* **Task description**:
Without including the pictures, copy out every line below.

Data supplied section start

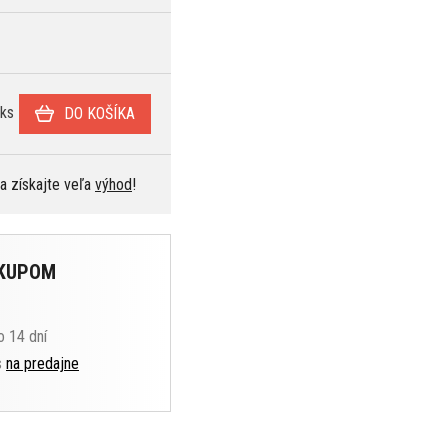
ks
DO KOŠÍKA
 a získajte veľa
výhod
!
ÁKUPOM
o 14 dní
s
na predajne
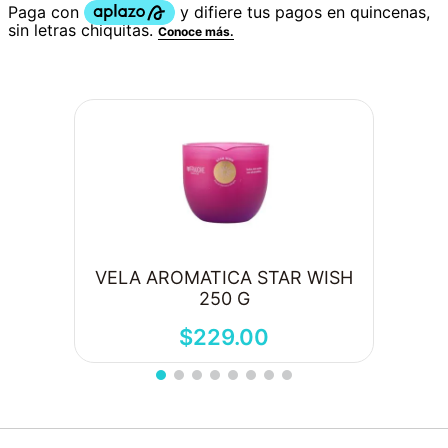
VELA AROMATICA STAR WISH
250 G
$
229
.
00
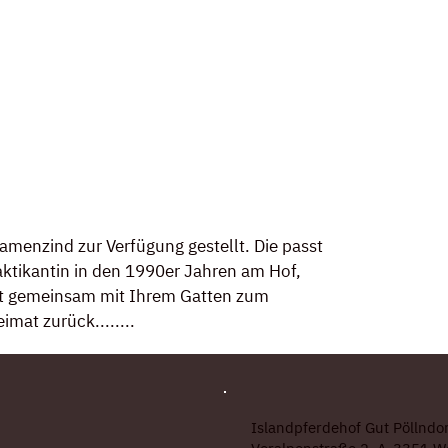
menzind zur Verfügung gestellt. Die passt 
ktikantin in den 1990er Jahren am Hof, 
ehrt gemeinsam mit Ihrem Gatten zum 
mat zurück........
Islandpferdehof Gut Pöllndor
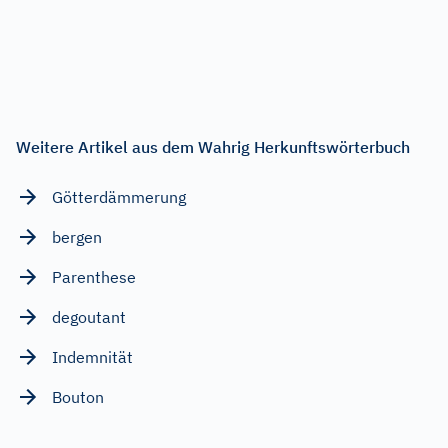
Weitere Artikel aus dem Wahrig Herkunftswörterbuch
Götterdämmerung
bergen
Parenthese
degoutant
Indemnität
Bouton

Data supplied section end

* **Answer to the exercise**:
ks
DO KOŠÍKA
 a získajte veľa
výhod
!
ÁKUPOM
o 14 dní
s
na predajne
VELA AROMATICA STAR WISH
250 G
$
229
.
00
menzind zur Verfügung gestellt. Die passt 
ktikantin in den 1990er Jahren am Hof, 
ehrt gemeinsam mit Ihrem Gatten zum 
mat zurück........
Islandpferdehof Gut Pöllndor
Weitere Artikel aus dem Wahrig Herkunftswörterbuch
Götterdämmerung
bergen
Parenthese
degoutant
Indemnität
Bouton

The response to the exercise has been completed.